From: David J N Begley <david@dont-contact.us>
Date: Wed, 12 Aug 1998 19:22:54 +1000 (EST)

On Wed, 12 Aug 1998, John Cougar wrote:

> On Tue, 11 Aug 1998, David J N Begley wrote:
> > On Mon, 10 Aug 1998, Ethy H Brito wrote:
> > > the inbound traffic is equal to the outbound traffic. The differences
> > > are neglectable. The hit ratio reports 40%.
> > > Shouldn't the outbound be at least 40% greater than the inbound?
[...]
> > I can't account for the exact behaviour you're seeing, but I can offer
> > this advice; whenever you start measuring raw Ethernet or IP traffic on
> > interfaces, you can forget about getting all the numbers to exactly match
> > what Squid reports as the amount of traffic it has sent/received.
[...]
> One of the "bench-nicks" (as opposed to benchmarks - don't want to cause
> confusion here ... ;-) of caching is that over some (hopefully short)
> period of time, you _should_ see a reduction in the amount of
> inbound-traffic on an interface vs the out-bound stuff as a simple way of
> gauging the effectiveness of a cache device. It _has_ to be!
>
> Sorry, Dave, I agree with Ethy on this matter.

Well, as I said above, I can only offer advice, suggestions for where to look
for the answer; the *real* answer can only come from Ethy by examining
traffic on the segment to see *what* traffic is being measured. The point I'm
trying to make is, "There's no simple 'it's xyz - tweak option def' answer".

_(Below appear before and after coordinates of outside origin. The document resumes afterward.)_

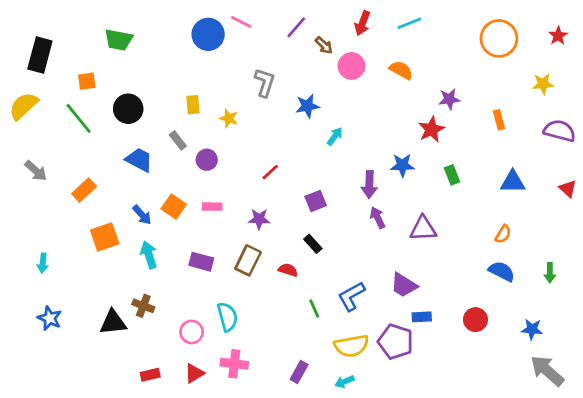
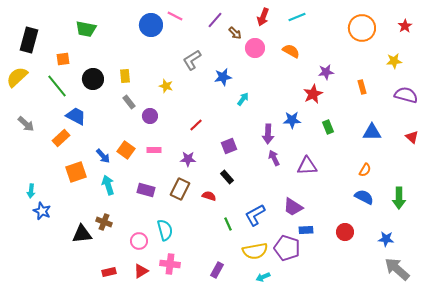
gray L-shape: (265, 83) -> (192, 60), turned -140
yellow rectangle: (193, 105) -> (125, 76), moved
blue trapezoid: (139, 160) -> (76, 116), moved
green arrow: (550, 273) -> (399, 198), size x1.5
blue star: (50, 318) -> (42, 211), moved
cyan arrow: (345, 382) -> (263, 277), moved

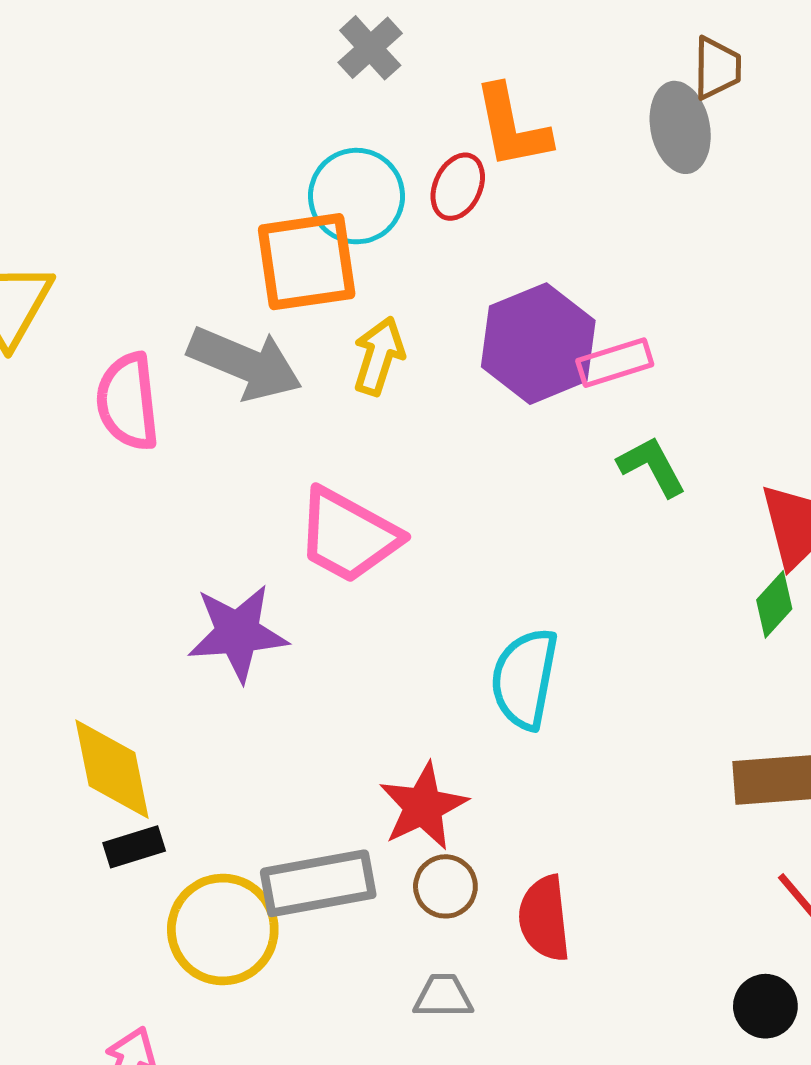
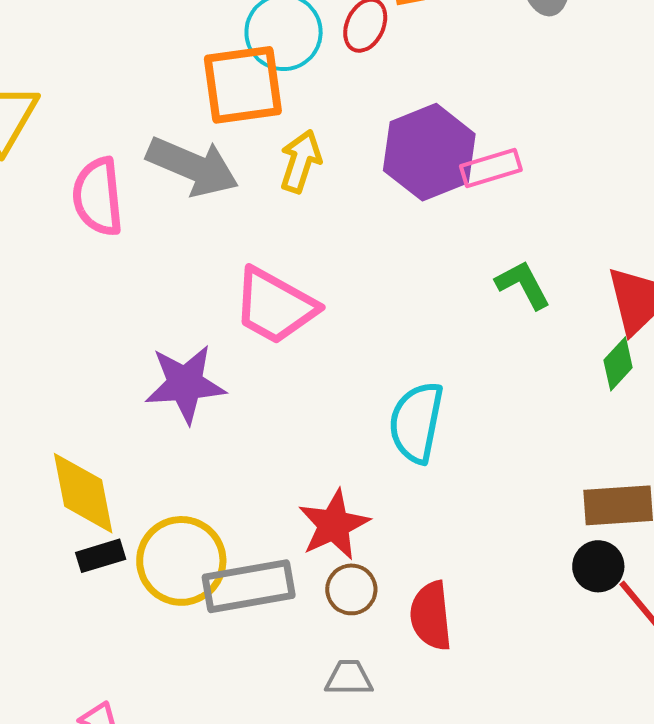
green L-shape: (652, 466) -> (523, 285), moved
yellow circle: (223, 930) -> (181, 561), moved
black circle: (765, 1006) -> (598, 566), moved

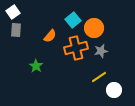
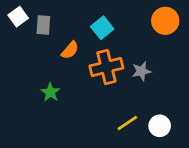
orange circle: (94, 28) -> (165, 21), moved
gray rectangle: (16, 30) -> (43, 25), moved
yellow line: (99, 77) -> (127, 123), moved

As mentioned to Ethy off-list, there are any number of reasons why this may be
so, including (but not limited to):

- whether or not there are other devices on the same subnet transmitting
any form of broadcast or multicast traffic (eg., ARP, BOOTP/DHCP, RIP, &c.);

- regular traffic to from the machine that does not carry proxy object data
(eg., DNS requests/replies, SNMP management traffic, PINGs, TELNET for
remote login/admin, FTP if moving files around, &c.);

- whether or not the interface being measured is the only one in the machine
(ie., all traffic between proxy and clients travels across the same
interface that proxy to remote server traffic uses);

- whether or not the LAN segment is shared or a dedicated switch port; and,

- the usual TCP issues such as fragmentation and retransmission.

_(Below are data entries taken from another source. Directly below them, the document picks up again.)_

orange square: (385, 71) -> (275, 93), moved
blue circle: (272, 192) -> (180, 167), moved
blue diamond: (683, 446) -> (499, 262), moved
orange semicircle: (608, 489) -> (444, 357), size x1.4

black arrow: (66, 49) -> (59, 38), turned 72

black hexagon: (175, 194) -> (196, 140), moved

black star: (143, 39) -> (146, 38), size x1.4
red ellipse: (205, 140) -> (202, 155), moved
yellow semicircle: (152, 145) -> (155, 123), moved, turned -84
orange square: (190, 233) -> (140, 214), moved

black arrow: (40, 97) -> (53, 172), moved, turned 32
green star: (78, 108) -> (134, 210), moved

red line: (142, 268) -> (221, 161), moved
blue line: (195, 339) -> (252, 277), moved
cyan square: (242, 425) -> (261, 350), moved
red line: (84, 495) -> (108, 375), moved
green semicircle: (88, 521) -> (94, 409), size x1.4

To interpret any statistic, you have to first know what you are measuring;
for example, an interface counts inbound and outbound bytes - that's it. The
interface doesn't distinguish between inbound bytes from external Internet
sites or from internal (to the organisation) clients (making requests). If
you want that, try looking at RMON2.

Also, if you're talking about a 40% hit rate in terms of object
requests/counts then there's absolutely no reason why you should expect a 40%
reduction in traffic; after all, not every request/object is going to be the
same size so you may be saving a lot in terms of requests but very little in
terms of actual traffic.

> If you have set up a cache device and have (like I have) stripped most
> other services off the said box, then surely the argument for "other"
> traffic types being present in the byte counts on an interface doesn't
> hold!

Sure it does - it's just what *type* of traffic is being counted that may
change. After all, if I say "It's because your internal and external traffic
traverse the same interface" then I may be flat out wrong because you may have
two interfaces with only proxy traffic on one and only internal management
traffic on another; ergo, I can only remind people of the issues - it's up to
them to investigate their own circumstances and answer the question "Why?".

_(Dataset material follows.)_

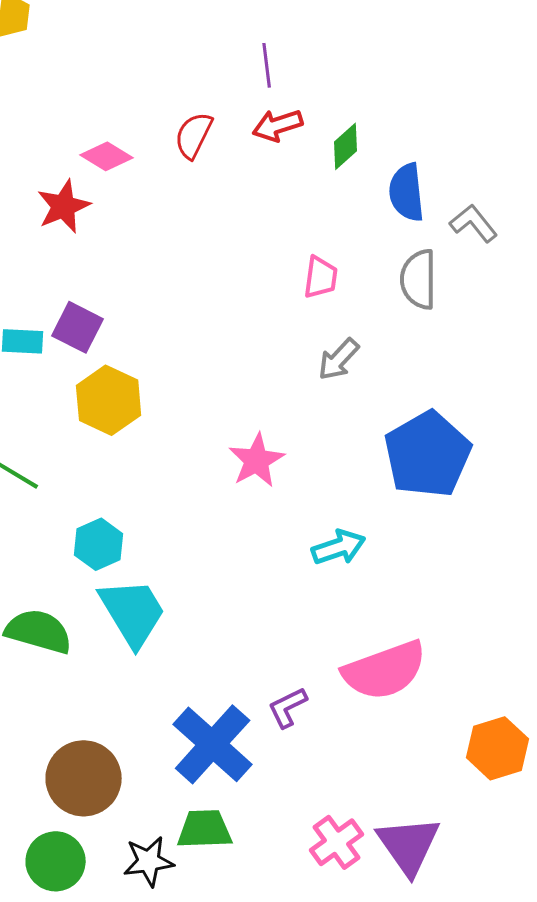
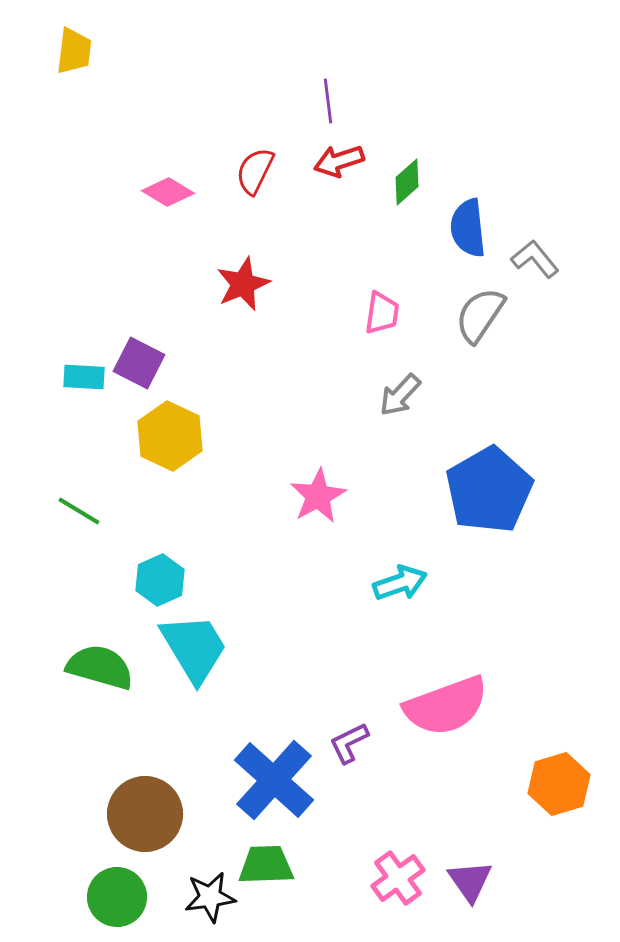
red star: (64, 206) -> (243, 284), moved
gray semicircle: (419, 279) -> (480, 315), turned 34
purple triangle: (409, 845) -> (470, 881), size x0.7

> Otherwise, what are we doing here? The whole idea of Squid & caching is
> to reduce overall amounts of traffic on the 'Net ...

Of course it is - but is measuring the Ethernet interface on your proxy server
guaranteed to tell you (even close to) what amount of traffic you're saving?
Absolutely not. Could it possibly tell you, depending on network/host
configuration? Sure it can. Is every instance going to be the same and have
the same solution/quick-fix? No way.

Short of examining every single frame to enter/leave our F/Ethernet interfaces
(thus only counting the specific type of traffic we wanted - measuring traffic
savings) we resorted to post-processing Squid's proxy logs, plus looking at
the overall influx of identifiable Web traffic on our Internet link (rather
than the interface on the proxy). These are still just approximations, but
they're sure to be more accurate that just looking at raw byte counts on an
interface with no regard for *what* is being measured.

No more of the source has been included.